After 15 years of working at the wildlife refuge, my boss said I’d been furloughed, nonessential he laughed, the guy who always answers visitor questions about waterfowl.

“Consider it a paid vacation,” he said.

The last shutdown had dragged on for about a week; this looked like a repeat performance coming at the height of the migratory season when thousands of snow geese rise up in the air before settling back down on the wetlands like a white tablecloth, maybe giving me a chance to do other stuff— like build a ramp for Cathy. We’d been living together for five years now. She was the most graceful girl I’d ever met, long arms and legs. Should’ve been a ballet dancer. Instead, she worked at senior centers as a hairdresser.

I left the Visitor’s Center. Checked that the tractors were locked and parked in the yard, watched a Snowy Egret flap its fringed wings and plunge into the sky. The marsh was always the one place where I could think clearly. Now I didn’t know what to think…

By the time I pulled into the carport, Cathy had heard the news. She was never one to get upset, even when the surgeon told her that it might be a year before she walked again if she walked at all. “He doesn’t know me,” she said, insulted that he’d underestimated her will power.

I knew she had a strong spirit, but I was afraid. There had been the accident…Some uninsured kid driving back from the mall with a bunch of friends texting on their cellphones had rammed into her rear bumper. And to make things worse, another car had hit her door.

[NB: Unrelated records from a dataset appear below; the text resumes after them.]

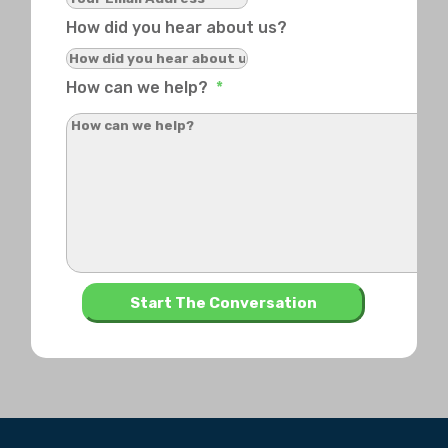
How did you hear about us?
How can we help?
*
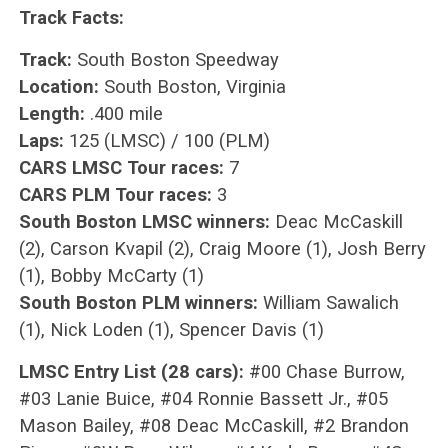
Track Facts:
Track:
South Boston Speedway
Location:
South Boston, Virginia
Length:
.400 mile
Laps:
125 (LMSC) / 100 (PLM)
CARS LMSC Tour races:
7
CARS PLM Tour races:
3
South Boston LMSC winners:
Deac McCaskill
(2), Carson Kvapil (2), Craig Moore (1), Josh Berry
(1), Bobby McCarty (1)
South Boston PLM winners:
William Sawalich
(1), Nick Loden (1), Spencer Davis (1)
LMSC Entry List (28 cars):
#00 Chase Burrow,
#03 Lanie Buice, #04 Ronnie Bassett Jr., #05
Mason Bailey, #08 Deac McCaskill, #2 Brandon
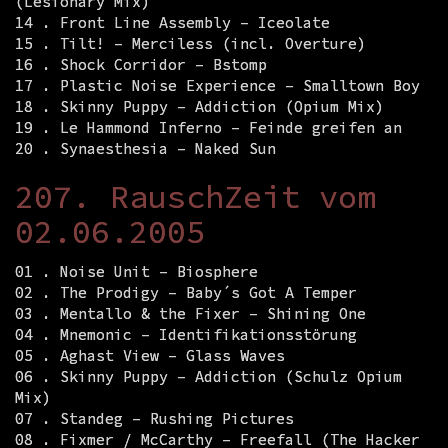
(Lesionary Mix)
14 . Front Line Assembly – Iceolate
15 . Tilt! – Merciless (incl. Overture)
16 . Shock Corridor – Bstomp
17 . Plastic Noise Experience – Smalltown Boy
18 . Skinny Puppy – Addiction (Opium Mix)
19 . Le Hammond Inferno – Feinde greifen an
20 . Synaesthesia – Naked Sun
207. RauschZeit vom
02.06.2005
01 . Noise Unit – Biosphere
02 . The Prodigy – Baby´s Got A Temper
03 . Mentallo & the Fixer – Shining One
04 . Mnemonic – Identifikationsstörung
05 . Aghast View – Glass Waves
06 . Skinny Puppy – Addiction (Schulz Opium
Mix)
07 . Standeg – Rushing Pictures
08 . Fixmer / McCarthy – Freefall (The Hacker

Ever since the accident I’d been worried about paying for Cathy’s physical therapy. My medical plan didn’t cover those bills. The shutdown didn’t help. I tried to get work. But I was the guy who answered questions about waterfowl. Some dunce suggested I volunteer at the airport. Which made me head out to the refuge just to watch the geese, shovelers, pintails, egrets and herons, the coots bobbing in and out of the water, listened to their comforting cacophony.

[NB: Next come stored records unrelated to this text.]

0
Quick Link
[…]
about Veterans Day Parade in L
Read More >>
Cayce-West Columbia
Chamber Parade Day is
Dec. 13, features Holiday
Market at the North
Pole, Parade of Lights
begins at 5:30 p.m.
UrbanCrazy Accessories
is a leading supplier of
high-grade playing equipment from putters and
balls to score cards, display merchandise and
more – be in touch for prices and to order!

On day five of the shutdown, I sat at the kitchen table. Cathy wheeled herself around from the TV and faced me. “How long do you think it’s gonna last?”

“Don’t know. But it feels like forever.”

“Wish we could fly away.”

“That makes two of us.”

Her face became contorted. “If I leave before you do, will you promise to find me?”

“Don’t be morbid,” I said. “You sound like one of those seniors who can’t wait to die.”

“I just don’t want to be a burden.”

She talked about moving to another city, another part of the ongoing discussion we’d had so many times before. But that wasn’t an option,  especially not right now.

Cathy was in front of the tube listening to CNN. “They’re arresting families. Kids are dying at detention centers.” She folded her fingers and held on to them, sawed them down at the knuckles like they were itchy.  The shutdown had been going on for exactly a month now.

“You cold?”

“Just doing my part to cut down on the gas bill!” Cathy was buried in blankets up to her chin. She smiled, and uttered an odd cry, pressed down on the chair’s armrests and balanced in the air for thirty seconds, hovered there. I couldn’t move. She was covered in white feathers sticking out from her arms. She kicked open the door and threw herself outside.

I ran after her. “Cathy!” But I was too late. I watched her fly away to another world.